**Exercise directions:**
State how many lines in the listing below contain the word "server", with no other words.

**Supplied material:**
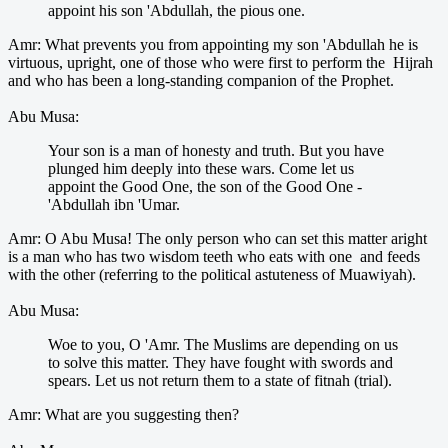
appoint his son 'Abdullah, the pious one.
Amr: What prevents you from appointing my son 'Abdullah he is
virtuous, upright, one of those who were first to perform the Hijrah
and who has been a long-standing companion of the Prophet.
Abu Musa:
Your son is a man of honesty and truth. But you have
plunged him deeply into these wars. Come let us
appoint the Good One, the son of the Good One -
'Abdullah ibn 'Umar.
Amr: O Abu Musa! The only person who can set this matter aright
is a man who has two wisdom teeth who eats with one and feeds
with the other (referring to the political astuteness of Muawiyah).
Abu Musa:
Woe to you, O 'Amr. The Muslims are depending on us
to solve this matter. They have fought with swords and
spears. Let us not return them to a state of fitnah (trial).
Amr: What are you suggesting then?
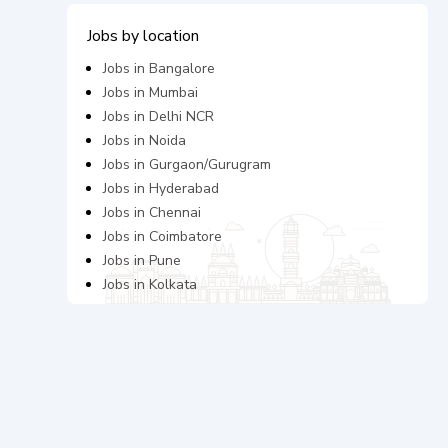
Jobs by location
Jobs in
Bangalore
Jobs in
Mumbai
Jobs in
Delhi NCR
Jobs in
Noida
Jobs in
Gurgaon/Gurugram
Jobs in
Hyderabad
Jobs in
Chennai
Jobs in
Coimbatore
Jobs in
Pune
Jobs in
Kolkata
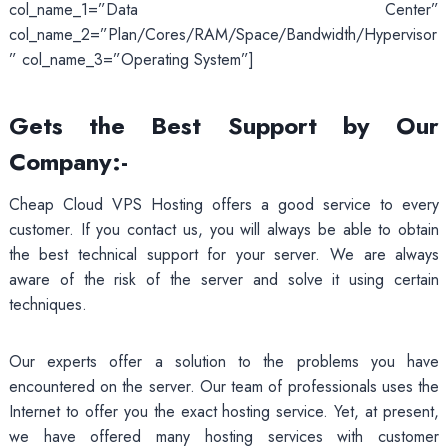
col_name_1=”Data Center”
col_name_2=”Plan/Cores/RAM/Space/Bandwidth/Hypervisor
” col_name_3=”Operating System”]
Gets the Best Support by Our
Company:-
Cheap Cloud VPS Hosting offers a good service to every
customer. If you contact us, you will always be able to obtain
the best technical support for your server. We are always
aware of the risk of the server and solve it using certain
techniques.
Our experts offer a solution to the problems you have
encountered on the server. Our team of professionals uses the
Internet to offer you the exact hosting service. Yet, at present,
we have offered many hosting services with customer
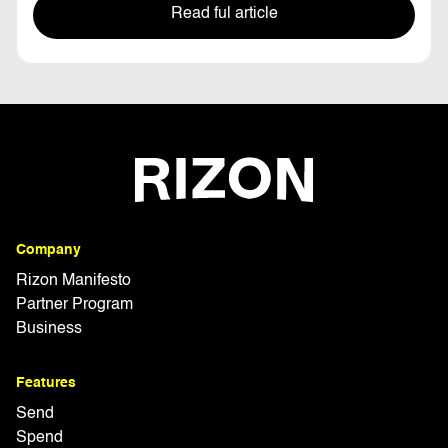
Read ful article
Company
Rizon Manifesto
Partner Program
Business
Features
Send
Spend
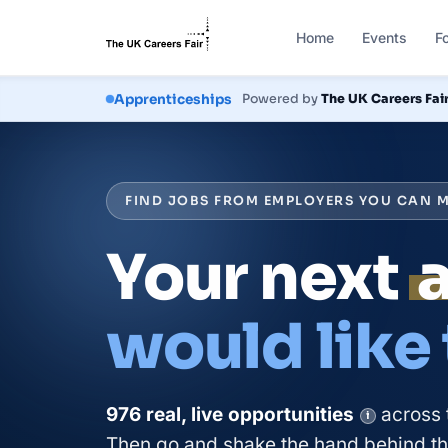
Home
Events
F
Courses
Powered by
The UK Careers Fai
FIND JOBS FROM EMPLOYERS YOU CAN M
Your next
would like
976
real, live
opportunities
across 
i
Then go and shake the hand behind the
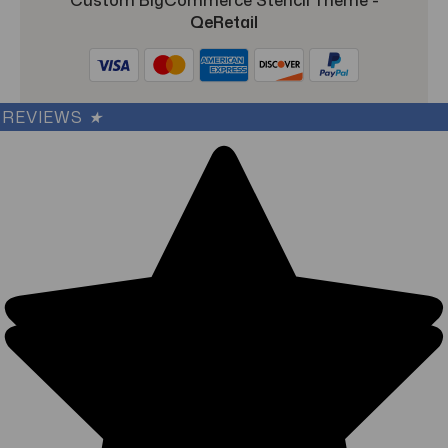
QeRetail
REVIEWS
★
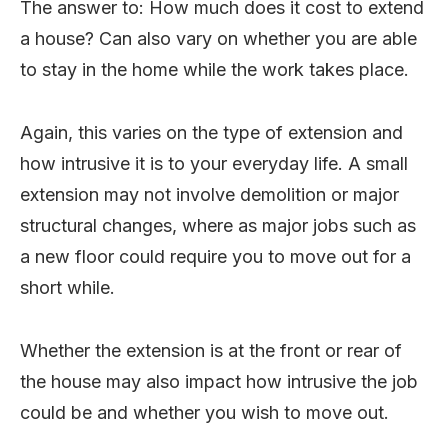
The answer to: How much does it cost to extend
a house? Can also vary on whether you are able
to stay in the home while the work takes place.
Again, this varies on the type of extension and
how intrusive it is to your everyday life. A small
extension may not involve demolition or major
structural changes, where as major jobs such as
a new floor could require you to move out for a
short while.
Whether the extension is at the front or rear of
the house may also impact how intrusive the job
could be and whether you wish to move out.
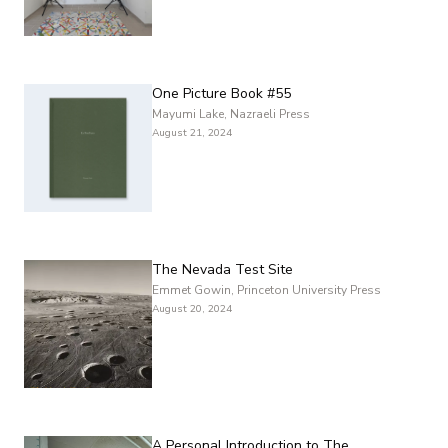
One Picture Book #55
Mayumi Lake, Nazraeli Press
August 21, 2024
The Nevada Test Site
Emmet Gowin, Princeton University Press
August 20, 2024
A Personal Introduction to The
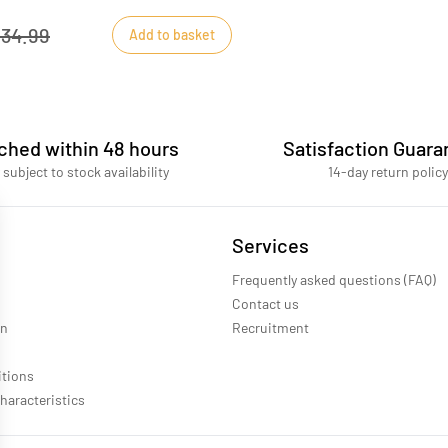
34.99
Add to basket
ched within 48 hours
Satisfaction Guara
 subject to stock availability
14-day return policy
Services
Frequently asked questions (FAQ)
Contact us
on
Recruitment
itions
haracteristics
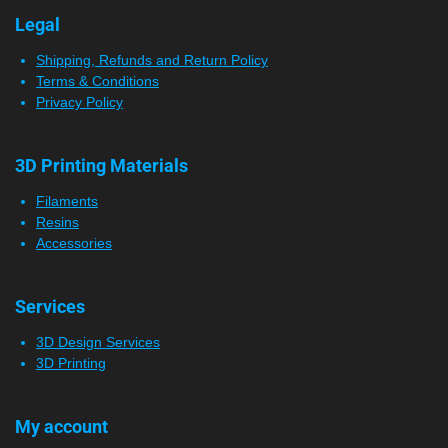
Legal
Shipping, Refunds and Return Policy
Terms & Conditions
Privacy Policy
3D Printing Materials
Filaments
Resins
Accessories
Services
3D Design Services
3D Printing
My account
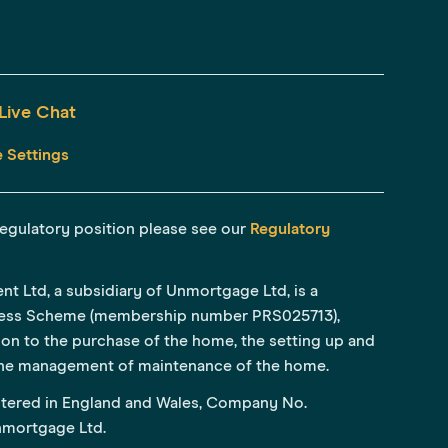
Live Chat
 Settings
r regulatory position please see our
Regulatory
Ltd, a subsidiary of Unmortgage Ltd, is a
ess Scheme (membership number PRS025713),
tion to the purchase of the home, the setting up and
he management of maintenance of the home.
tered in England and Wales, Company No.
Unmortgage Ltd.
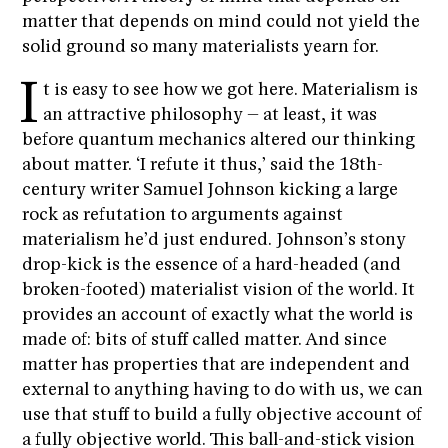
matter that depends on mind could not yield the
solid ground so many materialists yearn for.
I
t is easy to see how we got here. Materialism is
an attractive philosophy – at least, it was
before quantum mechanics altered our thinking
about matter. ‘I refute it thus,’ said the 18th-
century writer Samuel Johnson kicking a large
rock as refutation to arguments against
materialism he’d just endured. Johnson’s stony
drop-kick is the essence of a hard-headed (and
broken-footed) materialist vision of the world. It
provides an account of exactly what the world is
made of: bits of stuff called matter. And since
matter has properties that are independent and
external to anything having to do with us, we can
use that stuff to build a fully objective account of
a fully objective world. This ball-and-stick vision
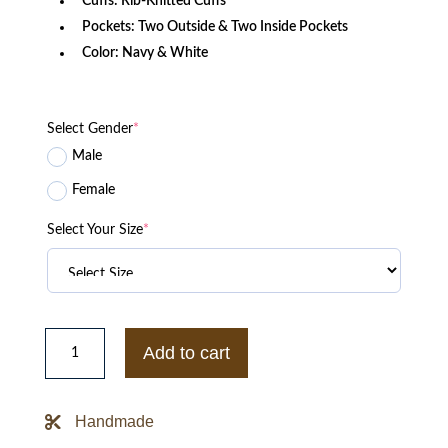
Cuffs: Rib-Knitted Cuffs
Pockets: Two Outside & Two Inside Pockets
Color: Navy & White
Select Gender
*
Male
Female
Select Your Size
*
Men’s
Cal
Add to cart
Varsity
Jacket
quantity
Handmade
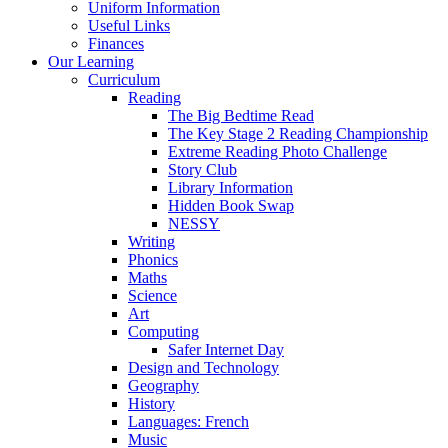
Uniform Information
Useful Links
Finances
Our Learning
Curriculum
Reading
The Big Bedtime Read
The Key Stage 2 Reading Championship
Extreme Reading Photo Challenge
Story Club
Library Information
Hidden Book Swap
NESSY
Writing
Phonics
Maths
Science
Art
Computing
Safer Internet Day
Design and Technology
Geography
History
Languages: French
Music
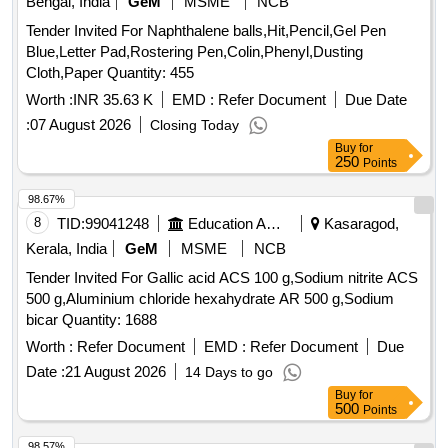
Bengal, India
GeM
MSME
NCB
Tender Invited For Naphthalene balls,Hit,Pencil,Gel Pen
Blue,Letter Pad,Rostering Pen,Colin,Phenyl,Dusting
Cloth,Paper Quantity: 455
Worth :
INR 35.63 K
EMD :
Refer Document
Due Date
:
07 August 2026
Closing Today
Buy
for
250
Points
98.67%
8
TID:
99041248
Education And Research Institute
Kasaragod,
Kerala, India
GeM
MSME
NCB
Tender Invited For Gallic acid ACS 100 g,Sodium nitrite ACS
500 g,Aluminium chloride hexahydrate AR 500 g,Sodium
bicar Quantity: 1688
Worth :
Refer Document
EMD :
Refer Document
Due
Date :
21 August 2026
14 Days to go
Buy
for
500
Points
98.57%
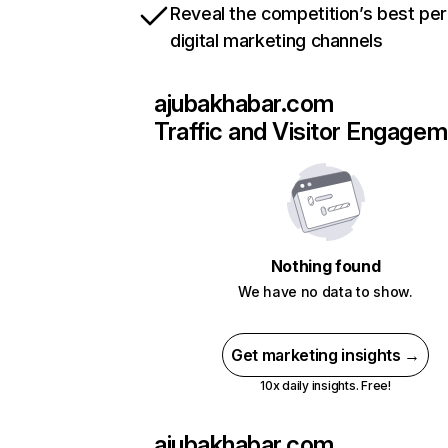
Reveal the competition’s best pe
digital marketing channels
ajubakhabar.com
Traffic and Visitor Engage
Nothing found
We have no data to show.
Get marketing insights →
10x daily insights. Free!
ajubakhabar.com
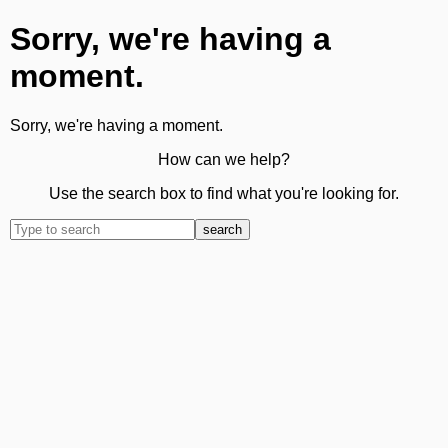
Sorry, we're having a
moment.
Sorry, we're having a moment.
How can we help?
Use the search box to find what you're looking for.
search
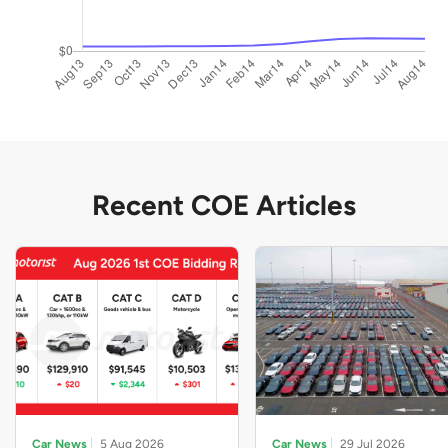
Recent COE Articles
Car News
5 Aug 2026
Car News
29 Jul 2026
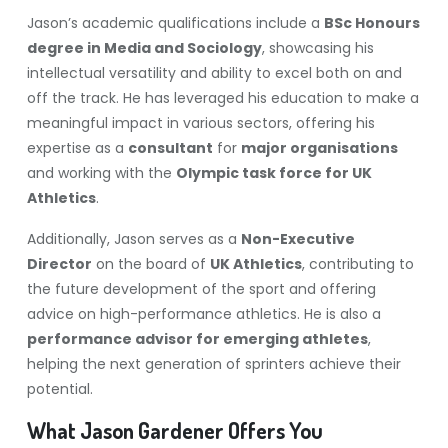
Jason’s academic qualifications include a
BSc Honours
degree in Media and Sociology
, showcasing his
intellectual versatility and ability to excel both on and
off the track. He has leveraged his education to make a
meaningful impact in various sectors, offering his
expertise as a
consultant
for
major organisations
and working with the
Olympic task force for UK
Athletics
.
Additionally, Jason serves as a
Non-Executive
Director
on the board of
UK Athletics
, contributing to
the future development of the sport and offering
advice on high-performance athletics. He is also a
performance advisor for emerging athletes
,
helping the next generation of sprinters achieve their
potential.
What Jason Gardener Offers You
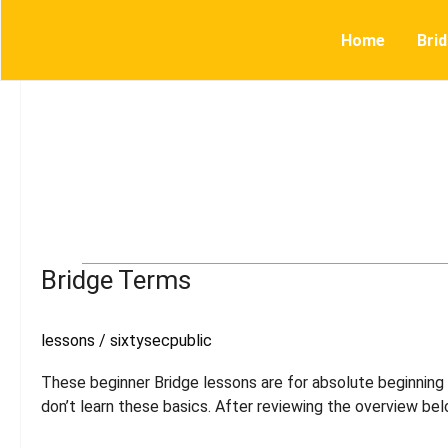
Skip
to
Home
Bri
content
Bridge
Bridge Terms
Terms
lessons
/
sixtysecpublic
These beginner Bridge lessons are for absolute beginning p
don’t learn these basics. After reviewing the overview bel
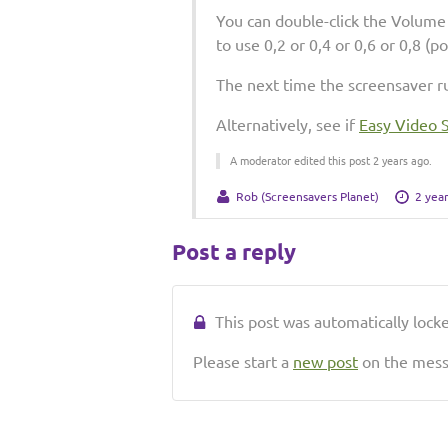
You can double-click the Volume 
to use 0,2 or 0,4 or 0,6 or 0,8 (p
The next time the screensaver ru
Alternatively, see if
Easy Video 
A moderator edited this post 2 years ago.
Rob (Screensavers Planet)
2 yea
Post a reply
This post was automatically locked
Please start a
new post
on the messa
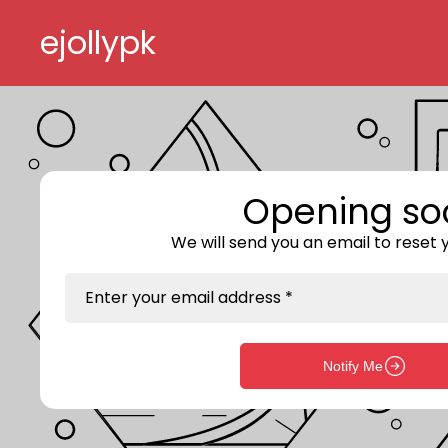
Skip to content
ejollypk
Opening so
We will send you an email to reset
Enter your email address *
Notify Me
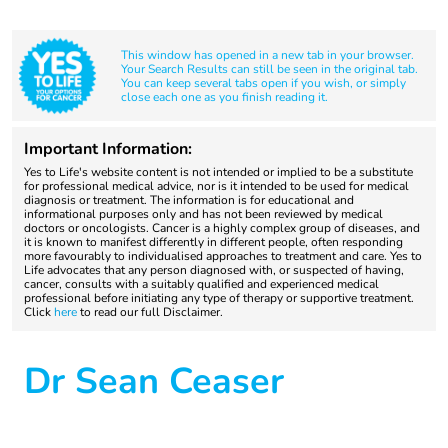
This window has opened in a new tab in your browser.
Your Search Results can still be seen in the original tab.
You can keep several tabs open if you wish, or simply
close each one as you finish reading it.
Important Information:
Yes to Life's website content is not intended or implied to be a substitute
for professional medical advice, nor is it intended to be used for medical
diagnosis or treatment. The information is for educational and
informational purposes only and has not been reviewed by medical
doctors or oncologists. Cancer is a highly complex group of diseases, and
it is known to manifest differently in different people, often responding
more favourably to individualised approaches to treatment and care. Yes to
Life advocates that any person diagnosed with, or suspected of having,
cancer, consults with a suitably qualified and experienced medical
professional before initiating any type of therapy or supportive treatment.
Click
here
to read our full Disclaimer.
Dr Sean Ceaser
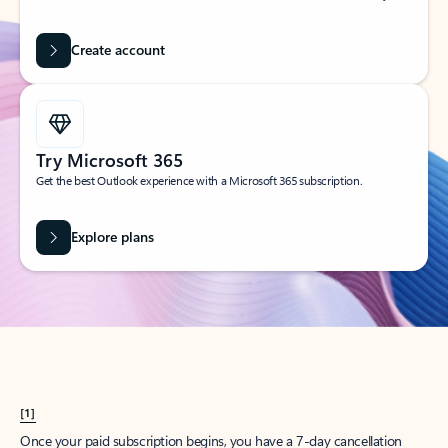
Create account
Try Microsoft 365
Get the best Outlook experience with a Microsoft 365 subscription.
Explore plans
[1]
Once your paid subscription begins, you have a 7-day cancellation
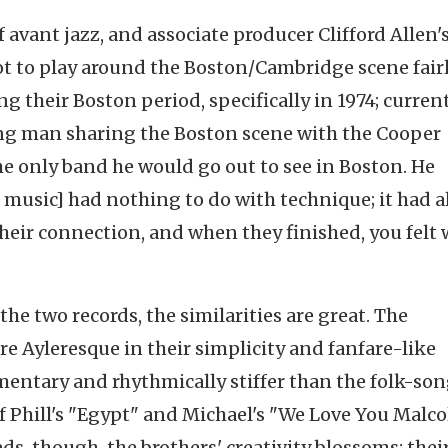
f avant jazz, and associate producer Clifford Allen'
got to play around the Boston/Cambridge scene fair
 their Boston period, specifically in 1974; current
ng man sharing the Boston scene with the Cooper
the only band he would go out to see in Boston. He
 music] had nothing to do with technique; it had al
d their connection, and when they finished, you felt
e two records, the similarities are great. The
 Ayleresque in their simplicity and fanfare-like
imentary and rhythmically stiffer than the folk-so
of Phill's "Egypt" and Michael's "We Love You Malc
ads, though, the brothers' creativity blossoms; thei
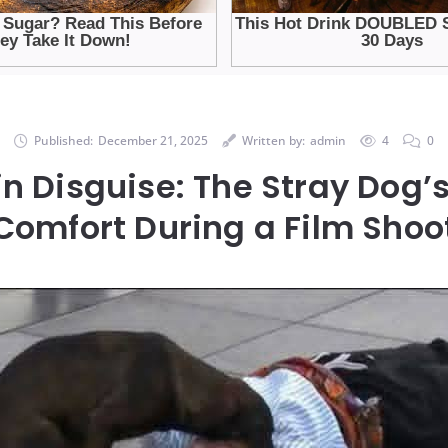
Published:
December 21, 2025
Written by:
admin
4
0
in Disguise: The Stray Dog’
Comfort During a Film Shoo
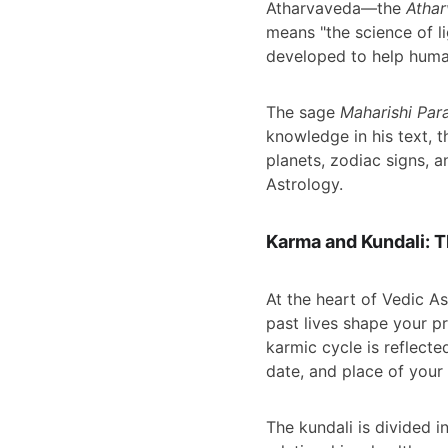
Atharvaveda—the 
Atha
means "the science of li
developed to help human
The sage 
Maharishi Par
knowledge in his text, t
planets, zodiac signs, 
Astrology.
Karma and Kundali: Th
At the heart of Vedic As
past lives shape your pr
karmic cycle is reflecte
date, and place of your 
The kundali is divided i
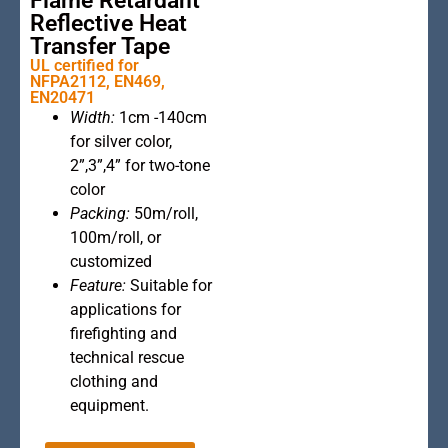
Flame Retardant
Reflective Heat
Transfer Tape
UL certified for
NFPA2112, EN469,
EN20471
This is the
Width:
1cm -140cm
heading
for silver color,
2”,3”,4” for two-tone
color
Packing:
50m/roll,
100m/roll, or
customized
Feature:
Suitable for
applications for
firefighting and
technical rescue
clothing and
equipment.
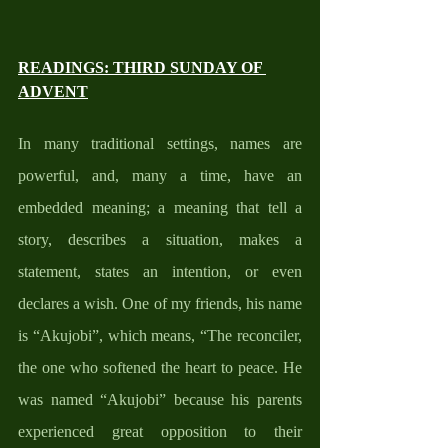
READINGS: THIRD SUNDAY OF 
ADVENT
In many traditional settings, names are 
powerful, and, many a time, have an 
embedded meaning; a meaning that tell a 
story, describes a situation, makes a 
statement, states an intention, or even 
declares a wish. One of my friends, his name 
is “Akujobi”, which means, “The reconciler, 
the one who softened the heart to peace. He 
was named “Akujobi” because his parents 
experienced great opposition to their 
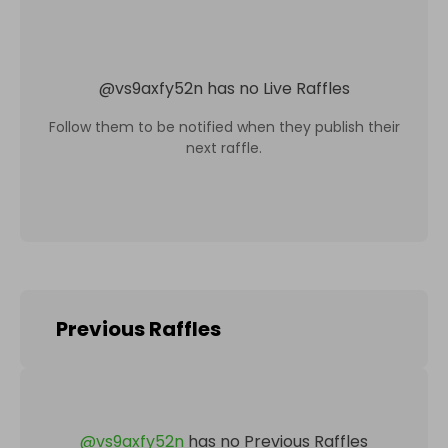
@
vs9axfy52n
has no Live Raffles
Follow them to be notified when they publish their
next raffle.
Previous Raffles
@
vs9axfy52n
has no Previous Raffles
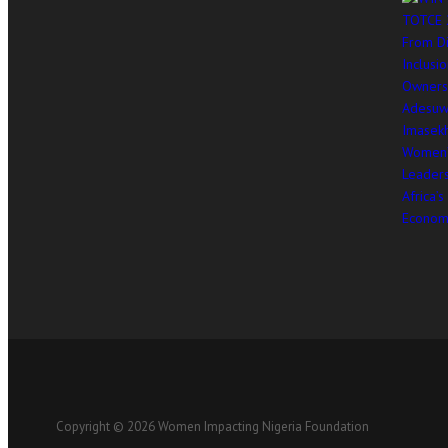
Copyright © 2026 Women Impacting Nigeria Foundation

**Result of this task:**
3